Can you write out the whole listing exactly?

Material supplied Block Start

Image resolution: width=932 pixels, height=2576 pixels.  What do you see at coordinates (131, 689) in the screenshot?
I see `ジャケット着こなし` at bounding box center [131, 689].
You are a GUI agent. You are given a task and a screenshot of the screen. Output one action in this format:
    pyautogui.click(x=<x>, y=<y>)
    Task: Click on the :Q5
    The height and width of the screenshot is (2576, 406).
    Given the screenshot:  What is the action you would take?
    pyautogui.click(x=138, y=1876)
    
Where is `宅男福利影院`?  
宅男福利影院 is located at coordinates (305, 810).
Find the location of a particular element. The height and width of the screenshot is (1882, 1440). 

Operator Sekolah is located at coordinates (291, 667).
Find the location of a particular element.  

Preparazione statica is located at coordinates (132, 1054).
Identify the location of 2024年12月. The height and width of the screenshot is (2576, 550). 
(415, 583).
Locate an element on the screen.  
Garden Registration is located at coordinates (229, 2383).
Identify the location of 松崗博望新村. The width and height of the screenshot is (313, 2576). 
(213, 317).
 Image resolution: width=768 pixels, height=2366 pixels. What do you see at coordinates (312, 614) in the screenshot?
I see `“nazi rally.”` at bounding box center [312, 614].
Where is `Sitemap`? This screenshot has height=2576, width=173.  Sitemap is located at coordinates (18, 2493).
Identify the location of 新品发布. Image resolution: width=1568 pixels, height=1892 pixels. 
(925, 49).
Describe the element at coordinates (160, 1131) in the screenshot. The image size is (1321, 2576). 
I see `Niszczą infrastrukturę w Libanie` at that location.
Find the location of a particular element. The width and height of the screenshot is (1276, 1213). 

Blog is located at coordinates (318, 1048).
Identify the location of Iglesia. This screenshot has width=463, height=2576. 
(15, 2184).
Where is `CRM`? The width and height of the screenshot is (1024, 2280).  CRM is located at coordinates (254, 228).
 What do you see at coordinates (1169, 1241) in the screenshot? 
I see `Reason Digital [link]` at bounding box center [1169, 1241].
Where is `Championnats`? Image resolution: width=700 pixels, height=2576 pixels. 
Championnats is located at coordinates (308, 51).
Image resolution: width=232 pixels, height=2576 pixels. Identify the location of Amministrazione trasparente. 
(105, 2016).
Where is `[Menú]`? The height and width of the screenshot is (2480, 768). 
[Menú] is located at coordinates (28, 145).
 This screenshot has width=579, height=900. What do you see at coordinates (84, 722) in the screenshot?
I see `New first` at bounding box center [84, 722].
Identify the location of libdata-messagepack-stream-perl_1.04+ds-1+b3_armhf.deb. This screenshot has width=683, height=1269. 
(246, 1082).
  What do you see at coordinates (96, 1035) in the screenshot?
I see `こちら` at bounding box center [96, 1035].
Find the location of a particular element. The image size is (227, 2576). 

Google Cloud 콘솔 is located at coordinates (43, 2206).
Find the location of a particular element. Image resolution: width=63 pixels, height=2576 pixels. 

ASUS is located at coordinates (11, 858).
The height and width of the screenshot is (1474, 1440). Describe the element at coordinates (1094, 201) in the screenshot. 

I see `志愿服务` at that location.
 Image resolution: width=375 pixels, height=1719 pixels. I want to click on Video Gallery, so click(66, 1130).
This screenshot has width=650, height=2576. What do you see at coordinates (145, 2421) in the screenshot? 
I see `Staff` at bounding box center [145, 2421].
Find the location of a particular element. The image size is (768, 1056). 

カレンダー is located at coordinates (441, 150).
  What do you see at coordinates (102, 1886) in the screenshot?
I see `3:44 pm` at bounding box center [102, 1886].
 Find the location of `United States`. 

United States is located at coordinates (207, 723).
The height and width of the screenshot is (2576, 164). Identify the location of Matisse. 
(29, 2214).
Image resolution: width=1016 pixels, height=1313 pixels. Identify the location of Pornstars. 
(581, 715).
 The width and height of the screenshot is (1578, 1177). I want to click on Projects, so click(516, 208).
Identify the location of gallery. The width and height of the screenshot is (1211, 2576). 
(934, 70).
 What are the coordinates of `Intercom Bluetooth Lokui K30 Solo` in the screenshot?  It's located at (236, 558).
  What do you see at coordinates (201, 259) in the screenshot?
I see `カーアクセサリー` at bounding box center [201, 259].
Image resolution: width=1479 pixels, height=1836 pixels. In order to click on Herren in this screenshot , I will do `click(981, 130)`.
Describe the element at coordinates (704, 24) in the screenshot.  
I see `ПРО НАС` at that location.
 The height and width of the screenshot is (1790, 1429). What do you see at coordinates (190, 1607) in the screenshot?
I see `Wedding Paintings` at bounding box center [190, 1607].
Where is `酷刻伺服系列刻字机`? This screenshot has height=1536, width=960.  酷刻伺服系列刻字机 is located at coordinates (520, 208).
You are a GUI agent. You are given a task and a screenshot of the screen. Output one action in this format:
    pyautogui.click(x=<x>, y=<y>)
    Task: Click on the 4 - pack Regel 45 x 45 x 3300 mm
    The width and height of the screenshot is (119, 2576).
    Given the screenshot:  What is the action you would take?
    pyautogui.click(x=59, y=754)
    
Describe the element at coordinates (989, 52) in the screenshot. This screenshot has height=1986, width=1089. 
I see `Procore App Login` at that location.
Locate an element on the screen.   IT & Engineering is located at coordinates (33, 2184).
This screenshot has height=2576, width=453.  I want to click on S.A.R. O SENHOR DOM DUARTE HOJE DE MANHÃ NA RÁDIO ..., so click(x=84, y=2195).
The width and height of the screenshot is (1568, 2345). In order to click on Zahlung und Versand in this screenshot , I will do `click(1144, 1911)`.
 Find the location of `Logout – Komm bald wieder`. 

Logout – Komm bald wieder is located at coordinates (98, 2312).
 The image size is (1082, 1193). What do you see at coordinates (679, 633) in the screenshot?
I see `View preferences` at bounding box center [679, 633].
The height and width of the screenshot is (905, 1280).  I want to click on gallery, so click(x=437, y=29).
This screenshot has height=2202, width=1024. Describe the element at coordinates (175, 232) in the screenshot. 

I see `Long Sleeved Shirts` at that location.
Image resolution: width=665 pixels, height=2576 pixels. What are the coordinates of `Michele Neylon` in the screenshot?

Material supplied Block End

Answer box:
Image resolution: width=932 pixels, height=2576 pixels.  What do you see at coordinates (131, 689) in the screenshot?
I see `ジャケット着こなし` at bounding box center [131, 689].
You are a GUI agent. You are given a task and a screenshot of the screen. Output one action in this format:
    pyautogui.click(x=<x>, y=<y>)
    Task: Click on the :Q5
    The height and width of the screenshot is (2576, 406).
    Given the screenshot:  What is the action you would take?
    pyautogui.click(x=138, y=1876)
    
Where is `宅男福利影院`?  
宅男福利影院 is located at coordinates (305, 810).
Find the location of a particular element. The height and width of the screenshot is (1882, 1440). 

Operator Sekolah is located at coordinates (291, 667).
Find the location of a particular element.  

Preparazione statica is located at coordinates (132, 1054).
Identify the location of 2024年12月. The height and width of the screenshot is (2576, 550). 
(415, 583).
Locate an element on the screen.  
Garden Registration is located at coordinates (229, 2383).
Identify the location of 松崗博望新村. The width and height of the screenshot is (313, 2576). 
(213, 317).
 Image resolution: width=768 pixels, height=2366 pixels. What do you see at coordinates (312, 614) in the screenshot?
I see `“nazi rally.”` at bounding box center [312, 614].
Where is `Sitemap`? This screenshot has height=2576, width=173.  Sitemap is located at coordinates (18, 2493).
Identify the location of 新品发布. Image resolution: width=1568 pixels, height=1892 pixels. 
(925, 49).
Describe the element at coordinates (160, 1131) in the screenshot. The image size is (1321, 2576). 
I see `Niszczą infrastrukturę w Libanie` at that location.
Find the location of a particular element. The width and height of the screenshot is (1276, 1213). 

Blog is located at coordinates (318, 1048).
Identify the location of Iglesia. This screenshot has width=463, height=2576. 
(15, 2184).
Where is `CRM`? The width and height of the screenshot is (1024, 2280).  CRM is located at coordinates (254, 228).
 What do you see at coordinates (1169, 1241) in the screenshot? 
I see `Reason Digital [link]` at bounding box center [1169, 1241].
Where is `Championnats`? Image resolution: width=700 pixels, height=2576 pixels. 
Championnats is located at coordinates (308, 51).
Image resolution: width=232 pixels, height=2576 pixels. Identify the location of Amministrazione trasparente. 
(105, 2016).
Where is `[Menú]`? The height and width of the screenshot is (2480, 768). 
[Menú] is located at coordinates (28, 145).
 This screenshot has width=579, height=900. What do you see at coordinates (84, 722) in the screenshot?
I see `New first` at bounding box center [84, 722].
Identify the location of libdata-messagepack-stream-perl_1.04+ds-1+b3_armhf.deb. This screenshot has width=683, height=1269. 
(246, 1082).
  What do you see at coordinates (96, 1035) in the screenshot?
I see `こちら` at bounding box center [96, 1035].
Find the location of a particular element. The image size is (227, 2576). 

Google Cloud 콘솔 is located at coordinates (43, 2206).
Find the location of a particular element. Image resolution: width=63 pixels, height=2576 pixels. 

ASUS is located at coordinates (11, 858).
The height and width of the screenshot is (1474, 1440). Describe the element at coordinates (1094, 201) in the screenshot. 

I see `志愿服务` at that location.
 Image resolution: width=375 pixels, height=1719 pixels. I want to click on Video Gallery, so click(66, 1130).
This screenshot has width=650, height=2576. What do you see at coordinates (145, 2421) in the screenshot? 
I see `Staff` at bounding box center [145, 2421].
Find the location of a particular element. The image size is (768, 1056). 

カレンダー is located at coordinates (441, 150).
  What do you see at coordinates (102, 1886) in the screenshot?
I see `3:44 pm` at bounding box center [102, 1886].
 Find the location of `United States`. 

United States is located at coordinates (207, 723).
The height and width of the screenshot is (2576, 164). Identify the location of Matisse. 
(29, 2214).
Image resolution: width=1016 pixels, height=1313 pixels. Identify the location of Pornstars. 
(581, 715).
 The width and height of the screenshot is (1578, 1177). I want to click on Projects, so click(516, 208).
Identify the location of gallery. The width and height of the screenshot is (1211, 2576). 
(934, 70).
 What are the coordinates of `Intercom Bluetooth Lokui K30 Solo` in the screenshot?  It's located at (236, 558).
  What do you see at coordinates (201, 259) in the screenshot?
I see `カーアクセサリー` at bounding box center [201, 259].
Image resolution: width=1479 pixels, height=1836 pixels. In order to click on Herren in this screenshot , I will do `click(981, 130)`.
Describe the element at coordinates (704, 24) in the screenshot.  
I see `ПРО НАС` at that location.
 The height and width of the screenshot is (1790, 1429). What do you see at coordinates (190, 1607) in the screenshot?
I see `Wedding Paintings` at bounding box center [190, 1607].
Where is `酷刻伺服系列刻字机`? This screenshot has height=1536, width=960.  酷刻伺服系列刻字机 is located at coordinates (520, 208).
You are a GUI agent. You are given a task and a screenshot of the screen. Output one action in this format:
    pyautogui.click(x=<x>, y=<y>)
    Task: Click on the 4 - pack Regel 45 x 45 x 3300 mm
    The width and height of the screenshot is (119, 2576).
    Given the screenshot:  What is the action you would take?
    pyautogui.click(x=59, y=754)
    
Describe the element at coordinates (989, 52) in the screenshot. This screenshot has height=1986, width=1089. 
I see `Procore App Login` at that location.
Locate an element on the screen.   IT & Engineering is located at coordinates (33, 2184).
This screenshot has height=2576, width=453.  I want to click on S.A.R. O SENHOR DOM DUARTE HOJE DE MANHÃ NA RÁDIO ..., so click(x=84, y=2195).
The width and height of the screenshot is (1568, 2345). In order to click on Zahlung und Versand in this screenshot , I will do `click(1144, 1911)`.
 Find the location of `Logout – Komm bald wieder`. 

Logout – Komm bald wieder is located at coordinates (98, 2312).
 The image size is (1082, 1193). What do you see at coordinates (679, 633) in the screenshot?
I see `View preferences` at bounding box center [679, 633].
The height and width of the screenshot is (905, 1280).  I want to click on gallery, so click(x=437, y=29).
This screenshot has height=2202, width=1024. Describe the element at coordinates (175, 232) in the screenshot. 

I see `Long Sleeved Shirts` at that location.
Image resolution: width=665 pixels, height=2576 pixels. What are the coordinates of `Michele Neylon` in the screenshot?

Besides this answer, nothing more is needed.